Fakat bu çalışma bazen yorar, bazen de insanı karamsarlığa sürükler. Aç kalma korkusu, sevdiklerine yetememe endişesi, başkasına muhtaç olma düşüncesi insanı nefessiz bırakır. Nefes bulduğunda ise hırsla saldırır; kazanma arzusu bedenini sarar. Kazandıkça daha fazlasını ister. Ne göz doyar, ne de gönül…
Bu hâl, insanı hataya sürükler; haksız kazançlara, haram yollara iter.
İşte bu bölümde, haram kazançların ruhu nasıl zehirlediğini, insanın içsel yolculuğunu nasıl sekteye uğrattığını birlikte sorgulayacağız. Peygamber mesleklerinin helal ve hikmetli izinden sapmaların, insanı nasıl bir içsel çöküşe sürüklediğini birlikte göreceğiz.
Haksız Kazancın Bedeli
“Hak”, öncelikle bir şeye ehil olmayı, o şey için en uygun, en layık olmayı gerektiren bir kavramdır. Dolayısıyla hak etmeden elde edilen her türlü menfaat, insanın aslında kendisine ait olmayan bir şeye el uzatması, ehil olmadığı bir nimetle kendini donatmaya kalkışması anlamına gelir.
Bu konuda Kur’an-ı Kerim açıkça uyarır:
“Birbirinizin mallarını haksız şekilde yiyip tüketmeyin ve başkalarına ait meşru mallardan hiçbirini bilerek haksızlıkla tüketmek için hukukî hilelere başvurmayın.”
(Bakara, 2/188)
Hayatın her alanında kanunlar ve kurallar vardır. Yaşadığımız dünyada nasıl adaletin ve ölçünün gereği olan yasalar bulunuyorsa, kâinatın da kendi kanunu vardır:
“Emek verilmeden kazanılan hiçbir şey kalıcı olmaz.”
Haksız kazanç, saman alevi gibi parlar ve hızla söner.
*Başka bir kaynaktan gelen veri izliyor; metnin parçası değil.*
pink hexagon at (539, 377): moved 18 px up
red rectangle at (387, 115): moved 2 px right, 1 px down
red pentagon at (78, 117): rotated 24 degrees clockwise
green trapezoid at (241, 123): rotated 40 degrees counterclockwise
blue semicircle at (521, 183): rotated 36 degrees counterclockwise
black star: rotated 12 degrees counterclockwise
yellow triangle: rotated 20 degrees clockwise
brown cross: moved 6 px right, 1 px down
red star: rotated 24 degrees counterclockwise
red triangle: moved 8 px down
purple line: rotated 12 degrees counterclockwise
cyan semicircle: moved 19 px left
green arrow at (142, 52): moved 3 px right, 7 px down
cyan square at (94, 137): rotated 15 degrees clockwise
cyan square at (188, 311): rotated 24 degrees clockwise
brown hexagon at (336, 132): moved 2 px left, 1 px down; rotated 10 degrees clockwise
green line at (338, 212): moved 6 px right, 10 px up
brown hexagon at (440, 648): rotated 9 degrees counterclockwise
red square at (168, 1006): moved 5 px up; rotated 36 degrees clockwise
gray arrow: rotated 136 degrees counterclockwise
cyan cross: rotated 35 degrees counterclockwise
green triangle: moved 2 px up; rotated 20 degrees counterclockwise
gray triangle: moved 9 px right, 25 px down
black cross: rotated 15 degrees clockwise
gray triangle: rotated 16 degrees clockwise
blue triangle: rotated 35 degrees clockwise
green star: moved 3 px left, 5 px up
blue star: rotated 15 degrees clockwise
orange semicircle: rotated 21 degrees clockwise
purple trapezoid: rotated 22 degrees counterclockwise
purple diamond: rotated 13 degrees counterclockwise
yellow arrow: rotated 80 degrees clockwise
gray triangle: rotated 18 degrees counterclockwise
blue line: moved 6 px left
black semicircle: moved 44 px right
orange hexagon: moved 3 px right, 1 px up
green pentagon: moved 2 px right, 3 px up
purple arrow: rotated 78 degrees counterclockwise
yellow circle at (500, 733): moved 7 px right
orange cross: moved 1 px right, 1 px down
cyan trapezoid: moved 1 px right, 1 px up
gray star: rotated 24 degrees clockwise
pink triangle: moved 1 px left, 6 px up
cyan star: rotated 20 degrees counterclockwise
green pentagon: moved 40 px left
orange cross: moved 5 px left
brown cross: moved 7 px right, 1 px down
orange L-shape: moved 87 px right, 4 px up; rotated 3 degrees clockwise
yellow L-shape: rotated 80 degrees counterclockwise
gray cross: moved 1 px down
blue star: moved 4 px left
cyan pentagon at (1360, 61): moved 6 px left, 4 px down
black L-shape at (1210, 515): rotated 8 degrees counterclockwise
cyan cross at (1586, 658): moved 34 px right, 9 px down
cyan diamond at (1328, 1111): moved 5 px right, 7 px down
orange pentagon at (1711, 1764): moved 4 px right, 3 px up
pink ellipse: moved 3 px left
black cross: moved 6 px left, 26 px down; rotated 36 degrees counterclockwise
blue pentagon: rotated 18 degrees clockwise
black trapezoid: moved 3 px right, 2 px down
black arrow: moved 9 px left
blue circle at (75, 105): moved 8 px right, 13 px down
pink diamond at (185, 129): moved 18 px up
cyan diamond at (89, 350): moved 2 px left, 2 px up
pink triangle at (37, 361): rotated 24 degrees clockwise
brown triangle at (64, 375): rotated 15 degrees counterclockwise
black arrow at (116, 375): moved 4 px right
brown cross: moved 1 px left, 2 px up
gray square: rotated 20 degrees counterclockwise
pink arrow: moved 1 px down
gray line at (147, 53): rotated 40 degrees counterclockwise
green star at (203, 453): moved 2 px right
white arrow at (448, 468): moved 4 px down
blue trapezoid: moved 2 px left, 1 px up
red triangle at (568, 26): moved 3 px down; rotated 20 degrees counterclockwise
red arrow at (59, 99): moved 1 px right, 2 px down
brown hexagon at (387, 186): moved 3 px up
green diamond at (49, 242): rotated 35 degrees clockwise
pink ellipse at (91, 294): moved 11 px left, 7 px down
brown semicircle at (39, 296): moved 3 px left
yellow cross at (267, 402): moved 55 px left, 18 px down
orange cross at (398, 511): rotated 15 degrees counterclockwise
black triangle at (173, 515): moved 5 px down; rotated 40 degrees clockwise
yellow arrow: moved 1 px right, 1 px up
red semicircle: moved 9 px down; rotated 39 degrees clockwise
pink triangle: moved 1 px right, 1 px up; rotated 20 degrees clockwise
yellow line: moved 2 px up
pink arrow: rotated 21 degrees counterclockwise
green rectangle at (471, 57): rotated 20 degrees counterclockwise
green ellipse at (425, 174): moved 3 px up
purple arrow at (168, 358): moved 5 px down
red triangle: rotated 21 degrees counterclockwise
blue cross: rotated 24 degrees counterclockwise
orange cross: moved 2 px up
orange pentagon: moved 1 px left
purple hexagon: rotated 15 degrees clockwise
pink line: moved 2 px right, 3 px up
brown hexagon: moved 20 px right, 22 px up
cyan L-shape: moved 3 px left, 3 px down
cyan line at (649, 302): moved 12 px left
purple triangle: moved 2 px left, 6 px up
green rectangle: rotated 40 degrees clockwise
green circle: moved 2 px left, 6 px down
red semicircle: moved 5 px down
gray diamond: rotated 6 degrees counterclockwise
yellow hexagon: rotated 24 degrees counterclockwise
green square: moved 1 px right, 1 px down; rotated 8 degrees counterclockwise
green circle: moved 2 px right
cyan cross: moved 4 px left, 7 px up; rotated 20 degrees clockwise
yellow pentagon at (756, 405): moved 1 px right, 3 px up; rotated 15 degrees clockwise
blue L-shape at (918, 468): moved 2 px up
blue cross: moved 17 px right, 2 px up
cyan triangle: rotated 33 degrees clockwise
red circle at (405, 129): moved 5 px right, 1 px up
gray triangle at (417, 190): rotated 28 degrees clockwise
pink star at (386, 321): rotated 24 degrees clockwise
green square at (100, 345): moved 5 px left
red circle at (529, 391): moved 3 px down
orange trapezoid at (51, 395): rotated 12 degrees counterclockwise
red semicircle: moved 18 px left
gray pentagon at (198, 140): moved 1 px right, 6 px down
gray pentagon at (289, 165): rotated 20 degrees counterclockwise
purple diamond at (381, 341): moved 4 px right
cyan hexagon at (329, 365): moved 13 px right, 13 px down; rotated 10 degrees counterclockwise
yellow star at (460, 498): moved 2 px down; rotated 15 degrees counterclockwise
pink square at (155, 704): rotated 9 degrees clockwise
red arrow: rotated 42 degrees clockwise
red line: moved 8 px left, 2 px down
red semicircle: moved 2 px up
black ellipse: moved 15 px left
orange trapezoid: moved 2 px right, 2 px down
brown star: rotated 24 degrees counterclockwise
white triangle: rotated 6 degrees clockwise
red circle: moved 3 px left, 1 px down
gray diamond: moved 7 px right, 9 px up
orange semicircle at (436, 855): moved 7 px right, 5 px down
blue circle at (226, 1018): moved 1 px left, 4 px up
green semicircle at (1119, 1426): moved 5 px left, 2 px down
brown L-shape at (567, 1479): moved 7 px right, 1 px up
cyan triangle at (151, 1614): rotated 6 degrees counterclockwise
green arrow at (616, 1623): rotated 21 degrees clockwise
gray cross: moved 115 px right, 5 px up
Fakat sadece malı değil, insanın ruhunu da kirletir. Vicdanın sesi kısılır, kalp katılaşır. Haramla beslenen bir beden, huzurla uyuyamaz.
Bu yozlaşma sadece bireyin değil, toplumun da çöküşüdür. Adaletin zedelendiği yerde güven kaybolur; güvenin kaybolduğu yerde kardeşlik çözülür. Kardeşliğin yerini kıskançlık, öfke ve ayrışma alır.
Haksız kazanç, bir milletin ruhunu çürütür.
Kıymetli Dost,
Bir yolculuğumuzun daha sonuna geldik. Bir sonraki yolculuğumuzda heybemize ne konulacak, neleri paylaşacağız birlikte an ve zamanı gelince göreceğiz.
Bu yol boyunca sabır ve muhabbetle beni gönlünüzde, zamanın en kıymetli anlarında misafir ettiğiniz için şükranlarımı sunarım.
Her birinizi rızkın sahibine, rahmetin gölgesine emanet ederim.